From the records below, copy out exactly the lines from the one containing "Face Cleansing Gel, 150 ml" to the one containing "Doručení do 11. srpna", both included. Add nothing else.

[Saved entries]
☆ ☆ ☆ ☆ ☆

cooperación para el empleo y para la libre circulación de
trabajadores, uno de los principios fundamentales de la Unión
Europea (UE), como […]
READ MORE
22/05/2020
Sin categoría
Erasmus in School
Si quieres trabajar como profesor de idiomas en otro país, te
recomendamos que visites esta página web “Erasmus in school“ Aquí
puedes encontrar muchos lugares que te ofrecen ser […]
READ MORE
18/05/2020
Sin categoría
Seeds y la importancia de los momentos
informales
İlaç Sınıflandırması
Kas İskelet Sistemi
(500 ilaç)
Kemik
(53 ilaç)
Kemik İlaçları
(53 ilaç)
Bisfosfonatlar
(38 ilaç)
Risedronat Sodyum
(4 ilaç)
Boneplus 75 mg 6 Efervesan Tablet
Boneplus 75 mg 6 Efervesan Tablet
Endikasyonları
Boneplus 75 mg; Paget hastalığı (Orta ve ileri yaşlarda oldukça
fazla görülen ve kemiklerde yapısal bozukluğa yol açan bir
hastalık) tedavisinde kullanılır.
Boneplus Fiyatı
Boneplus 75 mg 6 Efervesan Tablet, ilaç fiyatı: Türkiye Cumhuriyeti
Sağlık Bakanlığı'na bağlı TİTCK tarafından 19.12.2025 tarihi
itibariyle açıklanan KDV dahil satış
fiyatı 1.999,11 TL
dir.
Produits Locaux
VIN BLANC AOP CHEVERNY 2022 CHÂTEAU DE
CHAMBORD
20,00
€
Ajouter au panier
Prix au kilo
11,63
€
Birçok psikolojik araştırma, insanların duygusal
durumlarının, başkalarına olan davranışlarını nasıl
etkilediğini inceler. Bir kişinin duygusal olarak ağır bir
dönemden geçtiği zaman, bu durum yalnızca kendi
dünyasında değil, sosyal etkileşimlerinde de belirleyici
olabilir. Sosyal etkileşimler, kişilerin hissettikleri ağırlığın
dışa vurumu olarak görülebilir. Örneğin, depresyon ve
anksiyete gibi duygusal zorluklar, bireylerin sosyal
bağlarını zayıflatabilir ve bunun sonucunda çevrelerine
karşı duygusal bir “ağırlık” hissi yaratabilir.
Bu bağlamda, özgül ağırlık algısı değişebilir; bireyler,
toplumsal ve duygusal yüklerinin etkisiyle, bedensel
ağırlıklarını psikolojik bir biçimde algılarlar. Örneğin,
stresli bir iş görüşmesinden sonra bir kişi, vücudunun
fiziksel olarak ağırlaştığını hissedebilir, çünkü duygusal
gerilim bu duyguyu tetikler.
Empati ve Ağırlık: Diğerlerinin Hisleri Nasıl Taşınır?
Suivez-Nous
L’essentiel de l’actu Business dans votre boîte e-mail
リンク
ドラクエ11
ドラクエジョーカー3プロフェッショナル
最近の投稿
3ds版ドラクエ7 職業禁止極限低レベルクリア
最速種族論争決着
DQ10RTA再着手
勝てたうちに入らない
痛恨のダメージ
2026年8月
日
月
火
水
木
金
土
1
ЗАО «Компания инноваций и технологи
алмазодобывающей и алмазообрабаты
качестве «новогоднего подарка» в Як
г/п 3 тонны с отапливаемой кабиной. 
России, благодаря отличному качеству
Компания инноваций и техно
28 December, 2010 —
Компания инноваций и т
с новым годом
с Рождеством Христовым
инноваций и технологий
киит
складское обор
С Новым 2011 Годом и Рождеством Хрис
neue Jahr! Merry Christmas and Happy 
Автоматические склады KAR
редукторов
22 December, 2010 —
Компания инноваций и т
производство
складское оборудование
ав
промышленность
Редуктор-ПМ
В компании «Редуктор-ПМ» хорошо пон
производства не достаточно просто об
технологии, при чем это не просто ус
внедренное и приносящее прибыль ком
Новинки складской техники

☆ ☆ ☆ ☆ ☆

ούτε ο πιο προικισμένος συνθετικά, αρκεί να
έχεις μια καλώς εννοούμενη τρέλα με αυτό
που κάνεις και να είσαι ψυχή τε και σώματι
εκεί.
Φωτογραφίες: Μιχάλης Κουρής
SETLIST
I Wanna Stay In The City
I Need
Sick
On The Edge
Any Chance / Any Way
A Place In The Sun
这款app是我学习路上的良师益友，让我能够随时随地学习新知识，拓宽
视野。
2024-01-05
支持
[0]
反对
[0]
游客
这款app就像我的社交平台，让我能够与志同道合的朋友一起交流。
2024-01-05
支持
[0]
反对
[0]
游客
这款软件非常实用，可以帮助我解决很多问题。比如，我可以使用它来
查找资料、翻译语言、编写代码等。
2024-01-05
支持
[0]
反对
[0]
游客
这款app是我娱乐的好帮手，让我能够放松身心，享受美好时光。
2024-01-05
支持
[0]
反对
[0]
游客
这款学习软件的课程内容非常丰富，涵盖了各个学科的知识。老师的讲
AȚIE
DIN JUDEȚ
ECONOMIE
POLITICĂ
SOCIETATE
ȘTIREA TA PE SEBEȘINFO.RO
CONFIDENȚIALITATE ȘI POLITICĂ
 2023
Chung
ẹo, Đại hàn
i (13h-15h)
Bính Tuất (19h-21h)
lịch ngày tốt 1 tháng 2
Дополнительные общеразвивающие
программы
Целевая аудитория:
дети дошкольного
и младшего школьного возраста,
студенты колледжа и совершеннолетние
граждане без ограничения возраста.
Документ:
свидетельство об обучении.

☆ ☆ ☆ ☆ ☆

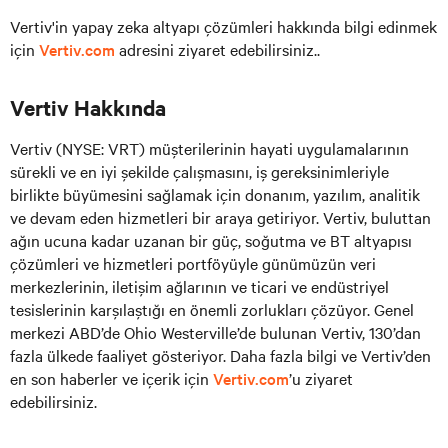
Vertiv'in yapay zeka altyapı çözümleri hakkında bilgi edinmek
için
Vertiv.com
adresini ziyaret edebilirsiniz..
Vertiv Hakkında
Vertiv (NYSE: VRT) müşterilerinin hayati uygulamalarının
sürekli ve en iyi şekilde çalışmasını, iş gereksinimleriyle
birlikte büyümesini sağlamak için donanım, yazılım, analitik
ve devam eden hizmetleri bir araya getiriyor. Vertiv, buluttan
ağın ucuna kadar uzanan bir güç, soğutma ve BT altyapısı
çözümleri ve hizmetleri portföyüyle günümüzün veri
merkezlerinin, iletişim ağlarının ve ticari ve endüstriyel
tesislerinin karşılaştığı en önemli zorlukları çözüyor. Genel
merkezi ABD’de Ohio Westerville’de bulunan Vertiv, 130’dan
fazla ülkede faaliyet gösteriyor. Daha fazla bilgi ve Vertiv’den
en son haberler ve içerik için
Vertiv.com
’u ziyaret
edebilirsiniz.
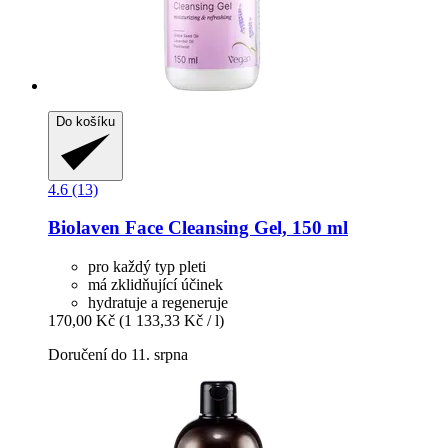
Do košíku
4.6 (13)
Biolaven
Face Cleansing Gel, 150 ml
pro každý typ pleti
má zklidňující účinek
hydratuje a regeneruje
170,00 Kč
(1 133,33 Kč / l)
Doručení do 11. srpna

☆ ☆ ☆ ☆ ☆

**SOLUTION TO THE PROBLEM:**
Face Cleansing Gel, 150 ml
pro každý typ pleti
má zklidňující účinek
hydratuje a regeneruje
170,00 Kč
(1 133,33 Kč / l)
Doručení do 11. srpna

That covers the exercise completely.